Сопка голубого сна - Игорь Неверли
Шрифт:
Интервал:
Закладка:
— Будьте любезны, один билет третьего класса до Ачинска.
— На тот, что через десять минут или через пять часов?
— Значит, сейчас будет поезд?
— Я же говорю, на подходе... Итак, на какой?
— На ближайший.
Он побежал к Надежде.
— Поторопись, вот билет, а времени не осталось совсем. Поезд вот-вот подойдет...
Не успели они выбраться на перрон, как туда вкатился, извергая клубы пара, чугунный дракон.
— Внимание! В Нижнеудинске поезд стоит пятнадцать минут! — объявил дежурный по вокзалу.
Надежда обхватила его шею руками, расцеловала.
— Ты дважды спас мне жизнь, Бронек... Спасибо, прощай!
— До свидания, Надя... Счастливого пути! Она вскочила в вагон, а он подошел к буфету. Заказал чай и два бутерброда с икрой. Но вкуса не
почувствовал — что икра, что опилки. Голова гудела, по всему телу пробегала холодная дрожь. Колокол на перроне прозвенел в первый раз. Он быстро расплатился и вернулся на перрон. Раздался второй удар колокола и свисток дежурного, паровоз прогудел в ответ, вздохнул и медленно тронулся. Мимо Бронислава, постепенно ускоряя ход, проплывали вагоны. В одном из окон стояла Барвенкова. Она помахала ему рукой, и ее лицо сияло такой радостью и благодарностью, что у Бронислава потеплело на душе — хоть для этого он пригодился, обеспечил ей возможность уехать на Запад! Жгучая зависть и тоска охватили его — Надя поедет в Челябинск, Москву, Петербург, Финляндию, увидит берега Франции, Альпы, доберется, наконец, до свободной страны Швейцарии!
Он вернулся к розвальням.
— Уехала? — спросил Шулим.
— Да, к родителям... Ну вот, Лешка, я свое слово сдержал, привез тебя в город, теперь давай прощаться.
— Ваше степенство, я остаться хочу!
— Как остаться?
— Очень просто, при вас... Выслушайте меня. Я не всегда был таким, только из-за баб из-за этих скатился, как пишут в газетах, на дно. Но я хочу быть честным!
— Если хочешь, будешь.
— Вам легко говорить, у вас есть уверенность в себе, и при вас я тоже становлюсь уверенным. Я буду вам служить, буду все делать, я способный, много умею, вы не пожалеете, ваше степенство...
— Брось ты величать меня «ваше степенство»! Никакой я не барин!

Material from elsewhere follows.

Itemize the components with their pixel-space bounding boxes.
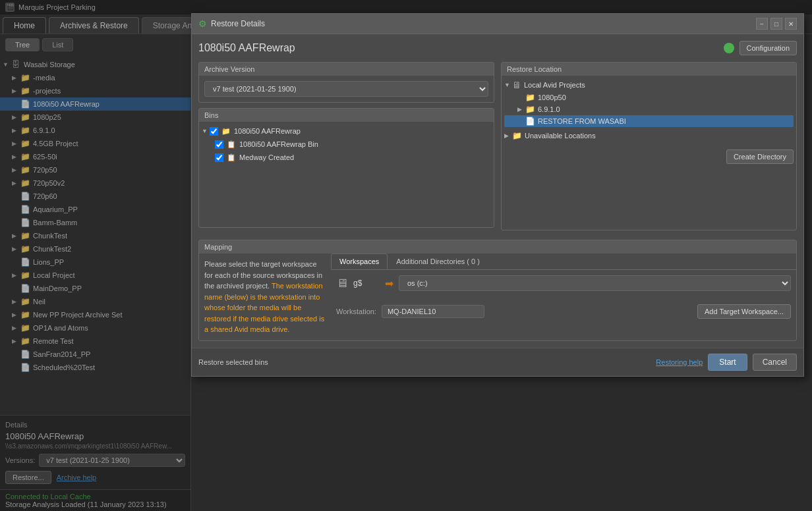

Говори мне ты... Итак, чего ты, Лешка, хочешь?
— Хочу, чтобы вы... чтобы ты взял меня с собой!
— С собой? Что же, это можно. Ладно, пусть. Там Чутких посоветует, что с тобой делать... Садись.
Они тронулись с места.
— Надо найти здесь постоялый двор и заночевать.
— На любом постоялом дворе хозяин, как только меня увидит, тотчас же пошлет за городовым. Мне надо переодеться с ног до головы. То есть, наоборот, с головы до ног.
— Что же ты предлагаешь?
— Когда мы ехали сюда, я заметил вывеску: Самуил Раппопорт.
— Значит, и здесь есть Раппопорты?
— Они есть всюду... У этого Раппопорта магазин одежды и обуви. Как раз то, что мне нужно. Вот он, магазинчик, смотри. Я через полчасика вернусь...
Он побежал — в черной дагестанской бурке, с голой, тоже черной головой. Пусть, в самом деле, оденется, подумал Бронислав и вдруг вспомнил: а на какие деньги? Господи, что это со мной сегодня? Ведь у него нет ни гроша...
Что делать? А, будь что будет, в конце концов, нечем будет платить, так прибежит за деньгами, попросит взаймы. Подожду. И лягу, пожалуй, я зверски устал, а Лешка все равно за полчаса не обернется...
Он улегся в санях на соломе и позвал: «Брыська! — Собака впрыгнула в сани, счастливая, что хозяин вспомнил о ней после двух дней молчания. Бронислав погладил ее...— Так и быть, прощаю... Каждому случается струсить, но запомни, чтобы это было в первый и последний раз... Что это со мной? На вокзале я дрожал от холода, а теперь горю весь, мне жарко, как в бане. Полежу...»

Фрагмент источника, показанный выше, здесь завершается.